I finally got Photomatrix! (Thank you dad!) Haven’t gotten any chance to take bracketed photos to make a real HDR, but I could not wait and threw in single photos in to try out the software. I love HDR architecture. The first photo I threw in the software of course was one of the Library of Congress in Washington, D.C. The original photo was from my trip to D.C. last August. (To those who are not photo nerds, HDR means high-dynamic-range imaging. In plain English, that means to bring details out of a real scene from direct sunlight to the dark shadow, um, based on my amateur understanding anyway.)
My reference guides are David Nightingale’s “Practical HDR: A complete guide to creating High Dynamic Range images with your Digital SLR,” which is a book my dad gave me, and Angela B. Pan’s “HDR Workflow: The Essential Guide for Beginners,” which is a PDF you can buy online at $9. In addition to Photomatrix, I also downloaded a 30-day trial version of Tropaz, a Photoshop plug-in of filters.
There is obviously so much to learn for me.

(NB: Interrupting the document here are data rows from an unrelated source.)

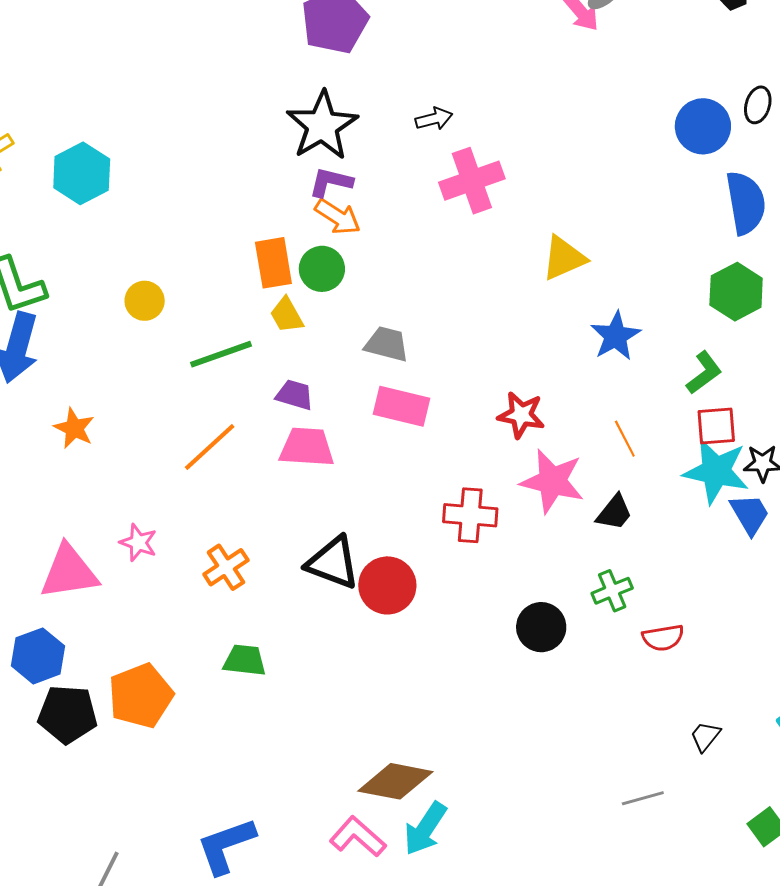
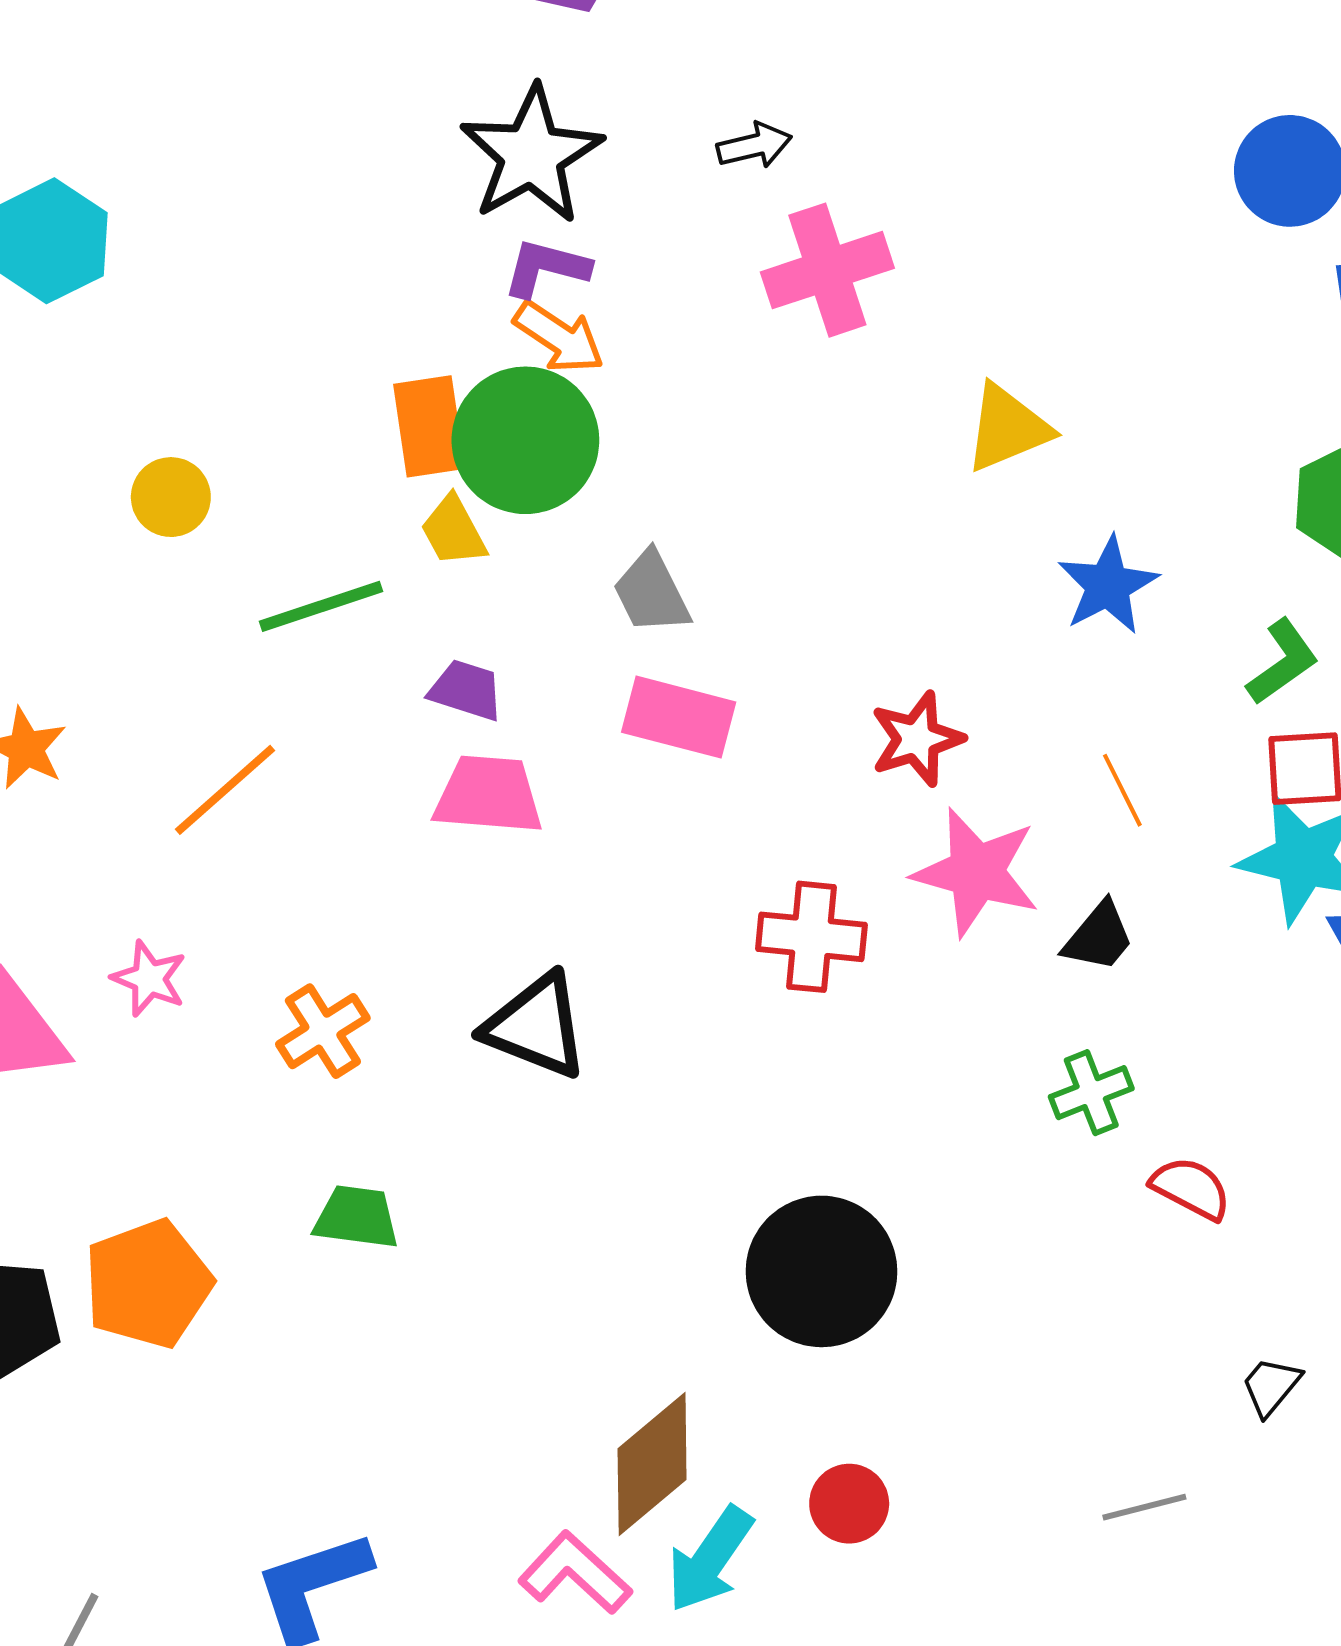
green circle: (322, 269) -> (525, 440), size x1.6
gray trapezoid: (387, 344) -> (651, 593), turned -132
red star: (521, 415) -> (917, 739), turned -30
orange line: (210, 447) -> (225, 790), moved
red circle: (387, 585) -> (849, 1504), moved, size x0.7
black circle: (541, 627) -> (821, 1271), moved, size x1.5
red semicircle: (663, 638) -> (1191, 1188), turned -144
brown diamond: (395, 781) -> (652, 1464), turned -52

But I was so excited when the first image came out because I finally figured out exactly how people do this! When I first saw HDR photos, I was very confused and even asked Aaron what filters people use in Photoshop to make pictures look like a painting that’s high contrast and all lit up. Then I found out, silly, it was HDR. And then I found out it was NOT just HDR but post-HDR filters. Now I know the secrets!
There are a ton of HDR guides and reviews of guides out there. I have never read or compared difference guides other than the two I mentioned above. But I do find these two resources very useful and easy to understand for beginners. Now I can’t wait for some nice weather so that I can get up to Mount Washington and bracket some pictures of downtown Pittsburgh!
我的參考書是大衛南丁格爾的「精通數位單眼：HDR實踐活用全攻略」，我爸借我的書，和 Angela B. Pan 的 “HDR Workflow: The Essential Guide for Beginners”，是個PDF檔案，可以在網路上買，美金九塊。除了Photomatrix之外，我還下載了三十天試用版的Topaz，是個Photoshop的濾鏡外掛程式。